United States military jury

A United States military jury (or "Members", in military parlance) serves a function similar to an American civilian jury, but with several notable differences. Only a General Court-Martial (which, depending on the offense, may impose any sentence including death and a dishonorable discharge[1]) or Special Court-Martial (which, depending on the offense, can impose a sentence up to one year in confinement and a bad-conduct discharge[2]) includes members. There are no members in a trial by Summary Court-Martial (which, depending on the offense, can impose a sentence up to 30 days in confinement[3]). If the accused at a general court-martial or special court-martial chooses to be tried by members rather than by a military judge alone, then the members are responsible for both rendering a verdict and a sentence should the accused be found guilty of the charges.[4] The charges are brought forward by an officer called a "convening authority",[5] and the convening authority also personally selects each of the members who will try the accused.[6] The charges which have been levied by the convening authority are prosecuted at courts-martial by Judge Advocates called "trial counsel".[7] Accused persons facing general or special courts-martial receive representation free of charge from Judge Advocates acting as defense counsel.[8] Accused persons may also be represented at general or special courts-martial by civilian attorneys hired at their own expense.[9] While not required by Congressional law, service policy provides that many military accused receive the benefit of representation from a Judge Advocate defense counsel free of charge at summary courts-martial as well.


Jury composition

A special court-martial must have at least three members.[10] A general court-martial must have at least five members[10] unless the death penalty is a mandatory sentence, in which case there must be at least 12 members.[11] The convening authority may detail as many members to a court-martial as he or she chooses so long as the minimum number is met. The convening chooses "such members of the armed forces as, in his [or her] opinion, are best qualified for the duty by reason of age, education, training, experience, length of service, and judicial temperament."[12]

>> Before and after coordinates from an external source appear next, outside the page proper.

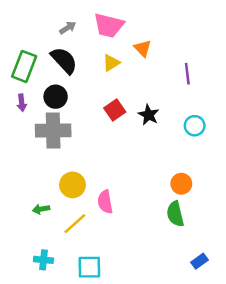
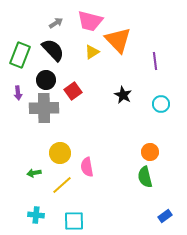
orange triangle: (143, 48) -> (118, 40), size x1.8
purple arrow: (22, 103) -> (18, 93), moved
red square: (115, 110) -> (73, 91), moved

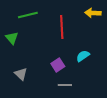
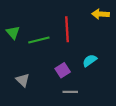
green line: (28, 15) -> (39, 40), moved
green triangle: (12, 38) -> (13, 32), moved

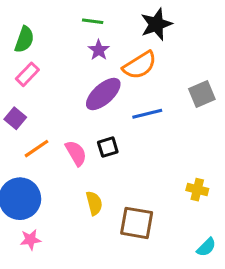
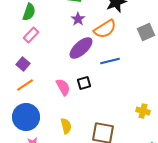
gray square: (202, 94) -> (146, 32), moved
orange line: (37, 149) -> (25, 85), moved
yellow semicircle: (94, 203) -> (66, 126), moved

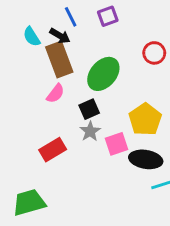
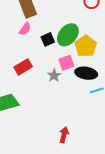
green ellipse: (103, 74) -> (68, 35), moved
gray star: (90, 131) -> (54, 76), moved

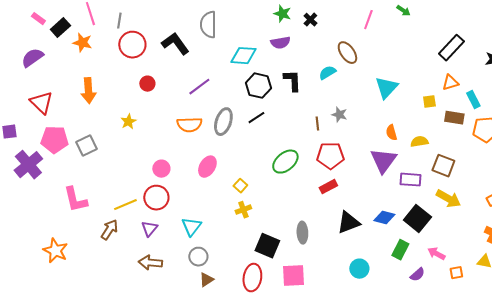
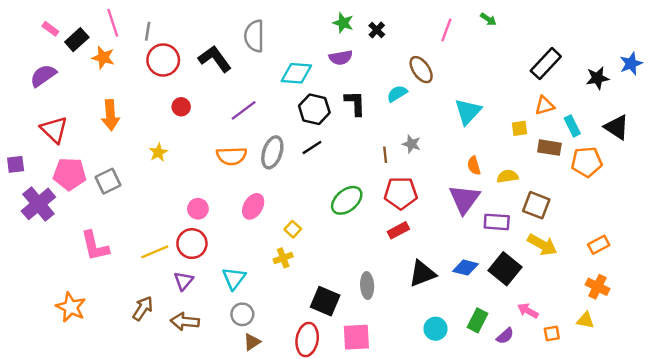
yellow cross: (243, 210) -> (283, 258), moved
brown arrow: (109, 230) -> (143, 308), moved
green rectangle: (400, 250) -> (477, 320), moved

If the accused person is a commissioned officer, then all of the members must also be commissioned officers.[13] If the accused person is a warrant officer, then the members may be either commissioned officers or warrant officers.[13] If the accused person is an enlisted member of the armed forces, then the members may be commissioned officers, warrant officers, and, if the accused requests it, enlisted members.[13] If an enlisted accused requests to be tried by a panel that includes enlisted members, then at least one-third of the members must be enlisted.[14] All members of the court-martial are required to be senior or equal in rank to the accused person.[15]


The members vote by secret written ballot on each of the allegations the accused person faces, with each member having one vote on each charge.[16] Unlike most civilian jurisdictions, a unanimous verdict is not required in most cases. Unless the death penalty is mandatory for the offense in question, the members may convict by a two-thirds majority.[17] If the death penalty is mandatory if convicted, then the members must be unanimous in their verdict.[18] As such, military juries are incapable of being a hung.